Reputation: 3923
After a lot of trial and error and consultation with previous answers such as How to detect if bare variable or string I think I have gotten most of what I need done myself. But I'm eager to understand if I'm making some bad assumptions or approaching the problem foolishly before I carry my "solution" into production.
Consider the following data:
library(dplyr)
library(purrr)
library(tidyselect)
set.seed(1111)
dat1 <- data.frame(Region = rep(c("r1","r2"), each = 100),
State = rep(c("NY","MA","FL","GA"), each = 10),
Loc = rep(c("a","b","c","d","e","f","g","h"),each = 5),
ID = rep(c(1:10), each = 2),
var1 = rnorm(200),
var2 = rnorm(200),
var3 = rnorm(200),
var4 = rnorm(200),
var5 = rnorm(200))
I want to write a function that does quite a few things but I'll start with a minimum reproducible example. I want to get tidied
aov
results back either for a singular case var1 ~ State
or for a pair of matched lists using map2
with one list containing "outcomes" the other "predictors". They're never identical from use to use and the variables, unlike my example, rarely lend themselves to easy solutions like starts_with
.
Two specific issues and a generic question.
Issue #1 - I've given up on allowing end users (including me) to pass in bare variable names always gets me in trouble later. In accordance with the reference above is something like my code the fastest most reliable way to catch them and tell the user? (I put a comment in the code to indicate where I'm talking about.
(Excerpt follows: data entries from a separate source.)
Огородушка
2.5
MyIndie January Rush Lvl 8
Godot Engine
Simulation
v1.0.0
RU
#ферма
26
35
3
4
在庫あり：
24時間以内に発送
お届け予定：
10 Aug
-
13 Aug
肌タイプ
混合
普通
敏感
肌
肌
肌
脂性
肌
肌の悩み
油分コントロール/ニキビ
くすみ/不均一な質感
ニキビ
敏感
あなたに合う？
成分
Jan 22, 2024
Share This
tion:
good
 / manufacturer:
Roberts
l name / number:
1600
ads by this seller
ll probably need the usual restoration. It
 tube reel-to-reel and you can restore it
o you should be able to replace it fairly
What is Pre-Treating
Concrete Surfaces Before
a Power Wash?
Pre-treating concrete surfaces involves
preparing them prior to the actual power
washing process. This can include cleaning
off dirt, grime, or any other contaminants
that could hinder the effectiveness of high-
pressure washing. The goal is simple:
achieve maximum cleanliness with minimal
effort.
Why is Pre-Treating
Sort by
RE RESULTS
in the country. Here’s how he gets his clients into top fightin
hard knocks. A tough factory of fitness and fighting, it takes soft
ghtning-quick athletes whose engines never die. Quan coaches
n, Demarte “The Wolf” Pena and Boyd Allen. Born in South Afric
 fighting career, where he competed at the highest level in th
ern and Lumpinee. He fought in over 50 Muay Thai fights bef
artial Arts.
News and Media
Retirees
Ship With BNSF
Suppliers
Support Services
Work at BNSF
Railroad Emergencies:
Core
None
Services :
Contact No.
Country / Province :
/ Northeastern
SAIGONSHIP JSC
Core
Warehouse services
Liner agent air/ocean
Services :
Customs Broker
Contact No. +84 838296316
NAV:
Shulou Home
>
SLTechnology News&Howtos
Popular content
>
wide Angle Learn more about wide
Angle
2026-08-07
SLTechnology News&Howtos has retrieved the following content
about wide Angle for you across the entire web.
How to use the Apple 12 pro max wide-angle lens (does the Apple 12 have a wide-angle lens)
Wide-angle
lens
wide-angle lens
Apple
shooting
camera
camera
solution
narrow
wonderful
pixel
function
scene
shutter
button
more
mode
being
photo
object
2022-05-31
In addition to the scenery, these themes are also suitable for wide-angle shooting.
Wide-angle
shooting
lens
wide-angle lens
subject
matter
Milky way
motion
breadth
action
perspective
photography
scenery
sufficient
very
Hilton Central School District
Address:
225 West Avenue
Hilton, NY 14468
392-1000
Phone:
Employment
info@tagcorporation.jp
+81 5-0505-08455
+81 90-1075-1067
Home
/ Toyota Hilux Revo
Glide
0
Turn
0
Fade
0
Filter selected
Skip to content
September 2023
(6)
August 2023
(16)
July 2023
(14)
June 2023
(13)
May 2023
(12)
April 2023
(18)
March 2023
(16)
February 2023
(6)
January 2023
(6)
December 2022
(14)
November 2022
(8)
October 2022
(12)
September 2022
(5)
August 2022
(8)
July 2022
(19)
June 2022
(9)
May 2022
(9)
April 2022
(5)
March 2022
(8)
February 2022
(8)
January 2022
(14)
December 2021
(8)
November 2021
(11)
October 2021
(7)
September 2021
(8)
Issue #2 - Through basically trail and error I think I solved my other problem which is in generating some text for use later as a label. I found lots of solutions when I'm not using the function with map2
but only this one seems to work with map2. It seems so convoluted I can't believe it's a good choice... (again comments in code to show where)
Generic question: I've added the recommended tidyselect::all_of
because these might be ambiguous lists, why am I still having to guard against the .x
and .y
being seen as calls as opposed to just markers for iteration?
MyFunction <- function(data,
groupvar,
var) {
# Issue #1 is this best way to warn/stop user?
lst <- as.list(match.call())
if (is.symbol(lst$groupvar) || is.symbol(lst$var)) {
stop("Please quote all variables")
}
# Issue #2 I want the group label but if I don't include
# this if logic it errors with " Error: Can't convert a call to a string"
# when I run it with purrr::map2
if (!is.call(groupvar)) {
grouplabel <- rlang::as_name(rlang::enquo(groupvar))
}
data <-
dplyr::select(
.data = data,
var = {{ var }},
groupvar = {{ groupvar }}
)
aov_object <- aov(var ~ groupvar, data = data)
aov_results <- broom::tidy(aov_object) %>%
mutate(term = if_else(term != "Residuals", grouplabel, term))
return(aov_results)
}
# Expected output
MyFunction(data = dat1, groupvar = "State", var = "var1") # works
#> # A tibble: 2 x 6
#> term df sumsq meansq statistic p.value
#> <chr> <dbl> <dbl> <dbl> <dbl> <dbl>
#> 1 State 3 1.75 0.582 0.485 0.693
#> 2 Residuals 196 235. 1.20 NA NA
MyFunction(data = dat1, groupvar = State, var = var1) # warns appropriately
#> Error in MyFunction(data = dat1, groupvar = State, var = var1): Please quote all variables
# Quick test of `map2`
grouping_vars <- names(dat1[,1:3])
names(grouping_vars) <- names(dat1[,1:3])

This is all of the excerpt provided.